Ana’s Reason 5.

Series: Under the Surface – Ana’s 13 Reasons Why

A series of posts uncovering what is really beneath my anorexia and depression.

Reason 1: Genetic Temperament Traits

Reason 2: Inheritance

Reason 3: My parents’ marriage. And divorce. And remarriage. To each other.

Reason 4: Genes load the gun. Environment pulls the trigger.

Reason 5. Mama dies.

As coincidence might have it, today is the day for Reason #5, which I wrote a long time ago: Mama dies. Today is also the 21st anniversary of her death.

Mama was one of a kind. She had kidney problems from early in life, to the point that my grandma, her mother, gave her a kidney in her early 20s. Mama was told not that having children was not safe.

Lucky for me, Mama didn’t much care what other people thought when she set her mind to something. And she set her mind on having a baby. When the doctors told her there was a less than 50% chance we would both survive, she big fat did it anyway. And we both made it just fine, because Mama knew best.

Mama had a lot of mental and physical health issues throughout her life, as I’ve mentioned in Reasons 1–3 of this series. In 1992, when I was 14, we had to start dealing with kidney problems again. The one my grandma had given her 20 years earlier was now failing.

Mama tried all different kinds of kidney dialysis from 1992-1997. They all, in a word, sucked. They all made her physically miserable, which didn’t help her existing deep mental health troubles. By 1997, Mama just sat in her reclining chair, and rarely left the house except to go to the dialysis center.

By this time, I was living in an apartment on my college’s campus about 2 miles from home. I stopped in occasionally to pick up my mail and check in, but it was a pretty lame effort considering her condition and my proximity.

On November 22, 1997, I was at a college event and my roommate came in, saying my dad had been trying to get hold of me at the apartment (no cell phones, y’all). She said my mom was in the hospital and I needed to call him. This didn’t worry me. For five years, Mama had been in and out of the hospital many times, and always came home.

I called my dad, and he let me know that Mama had a heart attack at the dialysis center that afternoon and was unconscious at the hospital. He told me to come right away. When I got there, Grandma and Daddy were there. I saw Mama. She was lying unconscious in the hospital bed, tubes everywhere, with a little blood around her nose.

We waited. And waited.

Mid-morning the next day, November 23rd, the doctor said we should go home and rest. She was in a coma, brain-dead, and could be like this for a long time. I found out she had gone without oxygen to her brain for six minutes, until the ambulance arrived. To this day, I can’t figure out why a medical facility didn’t have the means to give her the oxygen she needed. The doctor told us that someone would call if we needed to come up in a hurry and there should be plenty of time.

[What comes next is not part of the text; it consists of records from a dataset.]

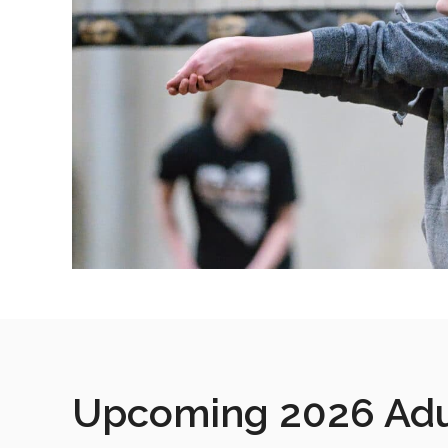
Upcoming 2026 Adul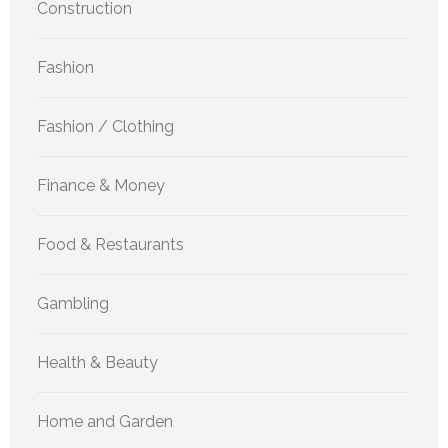
Construction
Fashion
Fashion / Clothing
Finance & Money
Food & Restaurants
Gambling
Health & Beauty
Home and Garden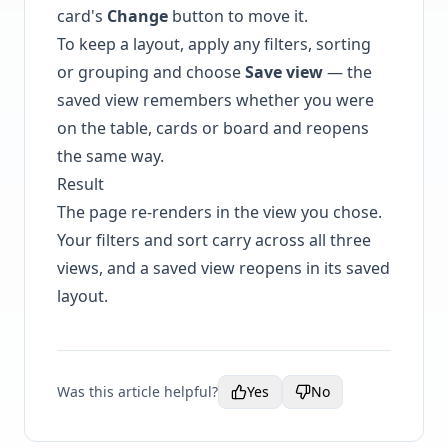
card's
Change
button to move it.
To keep a layout, apply any filters, sorting
or grouping and choose
Save view
— the
saved view remembers whether you were
on the table, cards or board and reopens
the same way.
Result
The page re-renders in the view you chose.
Your filters and sort carry across all three
views, and a saved view reopens in its saved
layout.
Was this article helpful?
Yes
No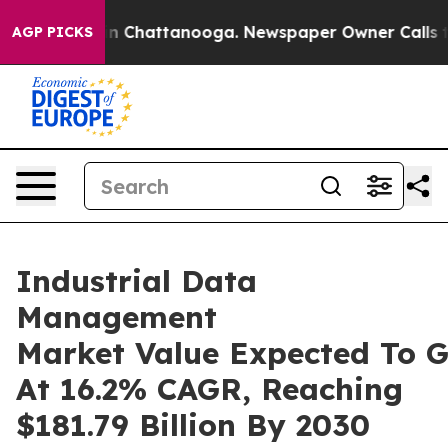
Chaos in Chattanooga. Newspaper Owner Calls the Peo
AGP PICKS
Industrial Data
Management
Market Value Expected To 
At 16.2% CAGR, Reaching
$181.79 Billion By 2030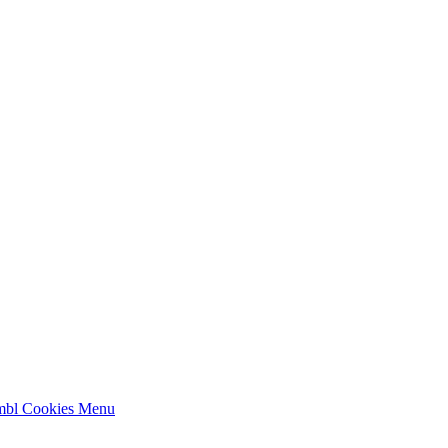
mbl Cookies
Menu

We followed the advice and went home. At 3:00pm, Grandma got a call and we all went as fast as we could but when we arrived, she had already passed away.

She died alone.

The last time I saw her was a few days earlier when I had picked up the mail at the house. I was in a hurry to pick up a friend and ran out, hardly saying hi.

As a daughter, losing my mother at 19 was traumatic. No one loves like a mother loves. I spent many years after she died trying to find another mother, so to speak. I had mentors from church, but it wasn’t the same. I had my aunt, but it wasn’t the same. I had Grandma until 2008, and that was close…but not the same. For a long time, I didn’t really know anyone else my age who had lost a parent. Then, life without Mama started really taking its toll. As I moved into life with getting married and having a baby, I didn’t have my Mama. It was, is, extremely lonely.

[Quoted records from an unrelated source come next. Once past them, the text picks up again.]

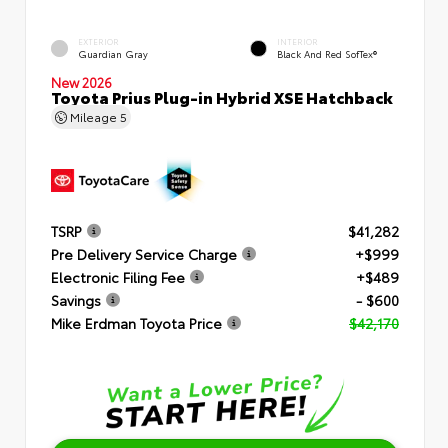
EXTERIOR
INTERIOR
Guardian Gray
Black And Red SofTex®
New 2026
Toyota Prius Plug-in Hybrid XSE Hatchback
Mileage
5
TSRP
$41,282
Pre Delivery Service Charge
+$999
Electronic Filing Fee
+$489
Savings
- $600
Mike Erdman Toyota Price
$42,170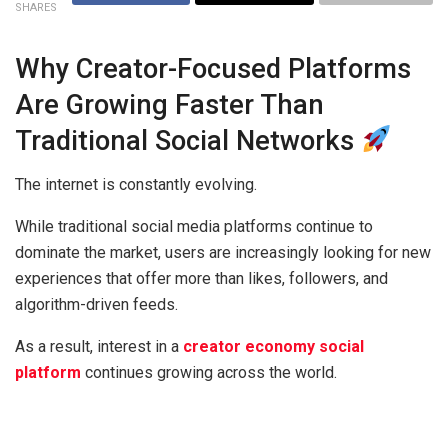
SHARES
Why Creator-Focused Platforms
Are Growing Faster Than
Traditional Social Networks
The internet is constantly evolving.
While traditional social media platforms continue to
dominate the market, users are increasingly looking for new
experiences that offer more than likes, followers, and
algorithm-driven feeds.
As a result, interest in a
creator economy social
platform
continues growing across the world.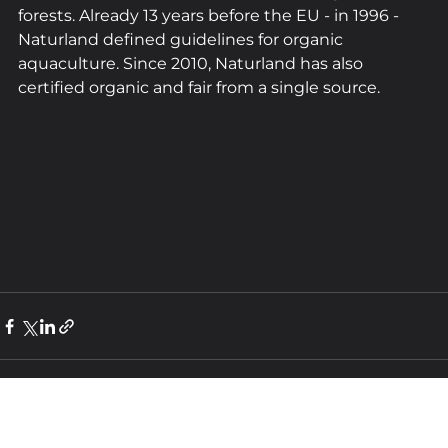
forests. Already 13 years before the EU - in 1996 - 
Naturland defined guidelines for organic 
aquaculture. Since 2010, Naturland has also 
certified organic and fair from a single source.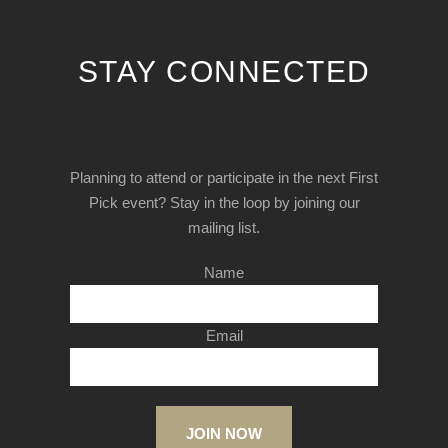
STAY CONNECTED
Planning to attend or participate in the next First
Pick event? Stay in the loop by joining our
mailing list.
Name
Email
JOIN NOW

At this point in my recovery process, I acknowledge that Mama’s illness from the time I was 14 (a freshman in high school), to her fairly surprising death at 19 (a sophomore in college) and subsequent life without her has been traumatizing and left me feeling very lost. I have a hard time knowing who I am without the woman who fought the odds to have me, and was my warrior everyday since then until she passed.

Ana likes to really use this hole in my heart and life. It’s her best way to remind me that no one REALLY loves me since Mama’s gone. It’s her best way to make me feel like I don’t matter and no one would miss me if I wasn’t here. Earlier this year, Ana had convinced me this was true.

JJ’s and LK’s unconditional love have been in a boxing match with Ana’s threats. Their punches of love knock her down, but she eventually rises again. I also opened my heart up to the faith I had abandoned a decade earlier, and have been opening up space to believe that what God says about me is true. I’m hoping at some point God’s power through my belief can deliver the final knockout punch. I’m fighting the good fight.

7 Comments Add yours

  1. Heather Brewer says:

    No one can replace a mother’s love and I feel exactly how you feel navigating my way through motherhood without my mother. It is so lonely, and the one person you want to call and ask for advice, is your mother. Thank you for being so open ❤️

    1. #mommystrong says:

      I just saw this comment! I think of you and Vicki all the time!